Draw a large caterpillar "Bookworm" on a sheet of white paper. Make several copies. With every book that your child reads, they are allowed to color in one of the sections of the bookworm with a bright color of their choice. Keep bookworm on the fridge or favourite message board. When all is completed and "colorful", you can reward your child with a special treat. For example; going to the book store to buy a new book or something as simple as being treated to an ice cream cone. If you can't afford new books, go to the library, your child can get his/her own library card or visit a thrift store for used books.
Your child can keep each bookworm, name it and put the title of the book on the paper too, then insert into a folder or binder and keep them all. Have your child give out Bookworms to friends and start a Bookworm Club!
By linn from Canada
I think the easiest way to get children to enjoy reading is to start reading to them when they are very young, as soon as they can sit up and enjoy looking at pictures. Make 'story time" a part of the day's activities. As they get older, take them to the library and find books on subjects they enjoy. Also, let them see that Mom and Dad enjoy reading too, even if it means turning off the TV for a while. Encouraging a love of reading is one of the most important things you can do for your child.

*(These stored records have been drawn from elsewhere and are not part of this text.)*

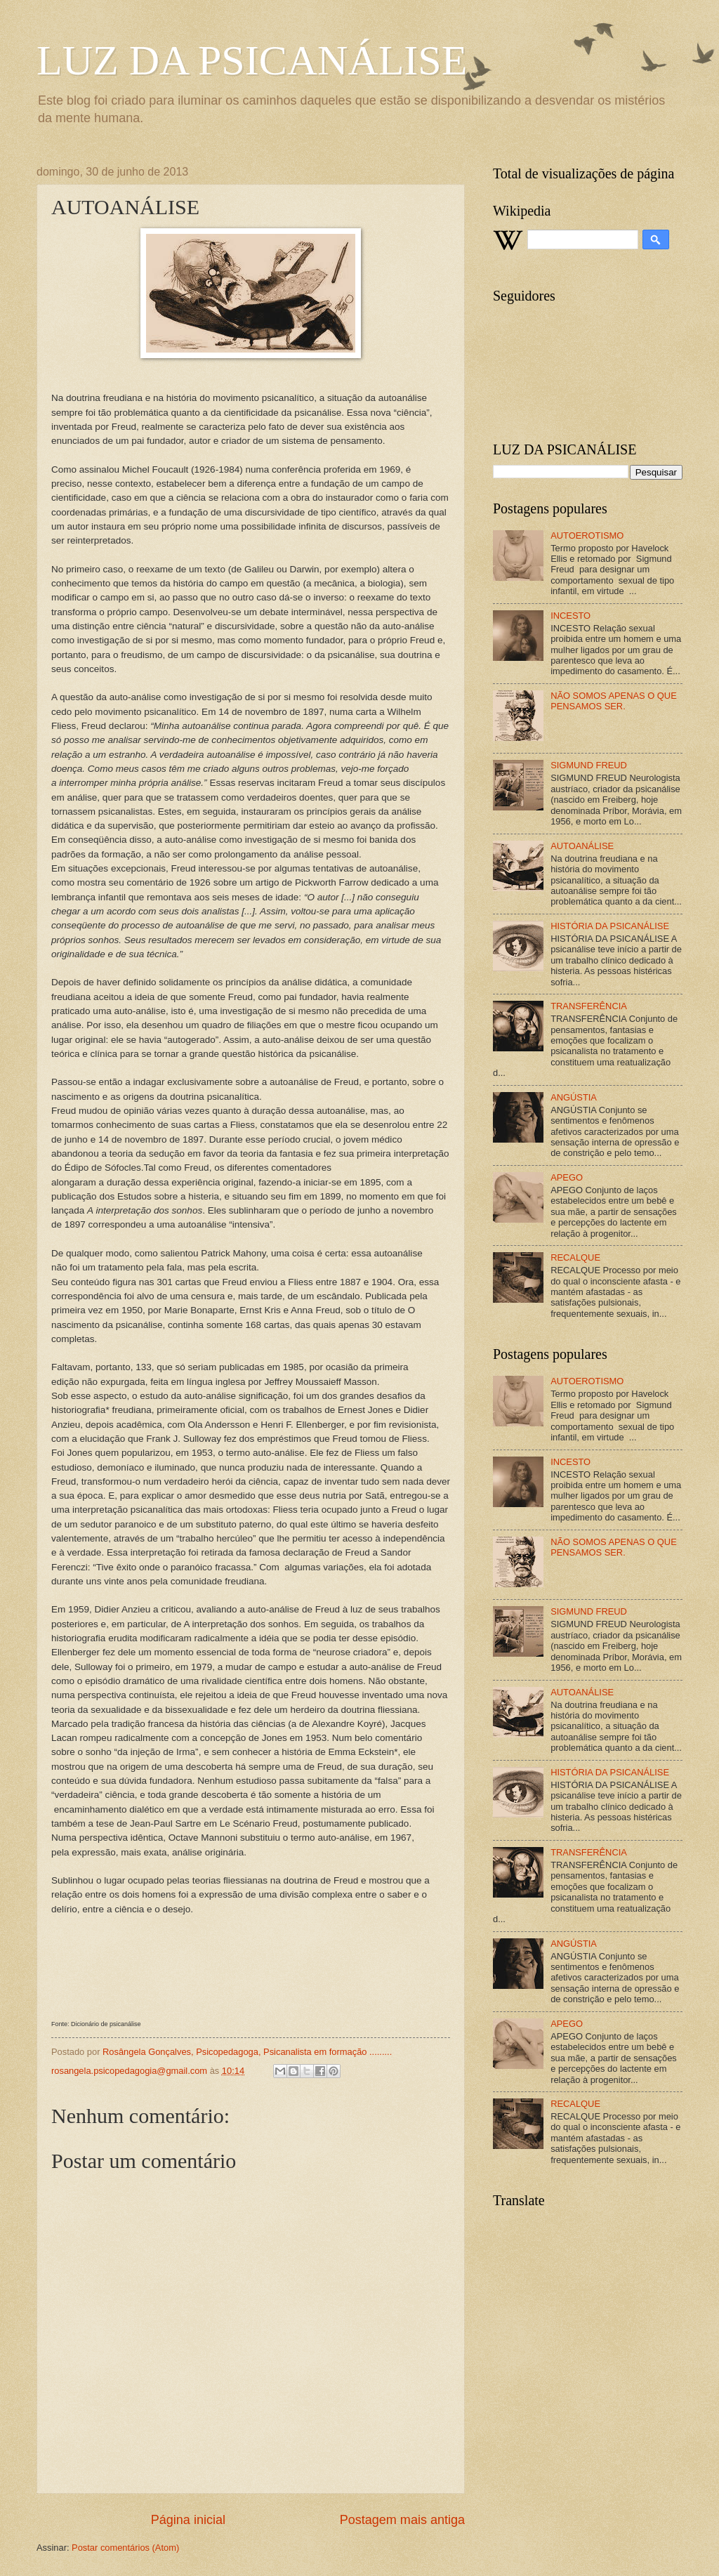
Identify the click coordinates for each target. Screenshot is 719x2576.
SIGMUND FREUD (588, 765)
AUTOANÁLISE (582, 846)
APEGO (566, 1177)
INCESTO (570, 615)
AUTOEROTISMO (587, 535)
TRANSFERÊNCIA (588, 1006)
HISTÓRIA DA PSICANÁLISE (609, 926)
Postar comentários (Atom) (125, 2547)
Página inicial (188, 2520)
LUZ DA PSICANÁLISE (252, 60)
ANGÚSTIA (573, 1097)
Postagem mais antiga (402, 2520)
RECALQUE (575, 1257)
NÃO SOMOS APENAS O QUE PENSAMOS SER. (613, 700)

By Joan from Chesterfield, MI
You as a parent/guardian are most important to the equation. Your time and interest will spark your child's.
First, lead by example. Let your children see you reading the newspaper or magazines. Occasionally read something age-appropriate and of interest out-loud to the family. Turn off (or not turn on) the television to curl up with a good book. Discuss books with friends. And refer to books for information rather than going to the computer all of the time.
Second, read the same book as your child(ren) so that you can discuss it with them. Play 'games' like guessing the ending ahead of time, or what will happen next, or what would have happened if.
Third, have your child 'help' you by reading a recipe out-loud step by step as you make a treat for the family. Or read craft instructions and then do the craft together. Give your child a short written list of groceries to get for you while shopping (be specific as to brand or add info like label color, etc). This usually works well with canned vegetables or soups.
Make reading fun and not a chore. Never criticize a child's choice of reading materials (unless they are very inappropriate). I had one child that hated reading any type of fiction until around 4th grade, but he devoured non-fiction material- how to, animal life, science, biography, space, etc. Then he went into a total fantasy phase. It keeps evolving but now he will read almost anything. My daughter loved "Junie B. Jones" books (while I disliked them because of the vernacular spelling and grammar), but she outgrew them in time. Both of my children now read several 'grades' above their current level and like to visit the library for new material regularly. It is never too early or too late to start.